GSA Connects 2021 in Portland, Oregon

Paper No. 242-4
Presentation Time: 2:15 PM


SODEMAN, Alexander, Geography, Simon Fraser University, 8888 University Drive, Burnaby, BC V5A 1S6, Canada, FISHER, Timothy, Department of Environmental Sciences, University of Toledo, MS 604, 2801 W Bancroft St, Toledo, OH 43606 and LOOPE, Henry, Indiana University Indiana Geological and Water Survey, 611 N Walnut Grove Ave, Bloomington, IN 47405-2208

Our current understanding surrounding deglaciation of the Huron-Erie Lobe (HEL) of the Laurentide Ice Sheet in Indiana is changing due to the discovery of meltwater-derived landforms thought to be a new variation of tunnel channels. These landforms are called parallel tunnel channels (PTCs) and consist of discontinuous, semi-parallel pairs of depressions separated by a continuous central ridge. The PTCs have been observed cross-cutting multiple recessional moraines and transitioning to standard tunnel channels and proglacial channels in the down-ice direction.
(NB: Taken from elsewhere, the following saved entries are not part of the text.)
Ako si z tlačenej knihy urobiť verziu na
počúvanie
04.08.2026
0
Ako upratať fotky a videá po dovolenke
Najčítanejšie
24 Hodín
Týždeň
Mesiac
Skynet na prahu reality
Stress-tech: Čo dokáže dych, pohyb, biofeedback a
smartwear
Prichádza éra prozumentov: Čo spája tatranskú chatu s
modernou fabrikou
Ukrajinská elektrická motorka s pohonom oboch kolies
Geophysical surveys and water well logs reveal that the depressions are erosional features cut into New Holland till, are filled with lacustrine muds, and are occasionally floored with sand and gravel. Due to the morphology and stratigraphy of the depressions, the PTCs are interpreted to be subglacial, meltwater-derived, erosional landforms. A subglacial origin for the PTCs has significant implications for the deglaciation of the HEL. First, because the PTCs cross-cut recessional moraines, those moraines must be palimpsest and therefore did not form during the final retreat of the HEL. Instead, the recessional moraines were overtopped during a readvance prior to the formation of the PTCs. Second, the down-ice relationship between PTCs, standard tunnel channels, and proglacial channels suggests these may have formed synchronously. If true, this would represent a partially preserved subglacial drainage network with meltwater being transported from subglacial interior, submarginal, and proglacial positions, respectively. To preserve both the recessional moraines after a readvance and this subglacial drainage network, the HEL likely underwent widespread stagnation rather than active retreat during the final stages of deglaciation. This interpretation significantly differs from our current understanding of HEL deglaciation and calls for a reevaluation of HEL dynamics and deglacial chronology.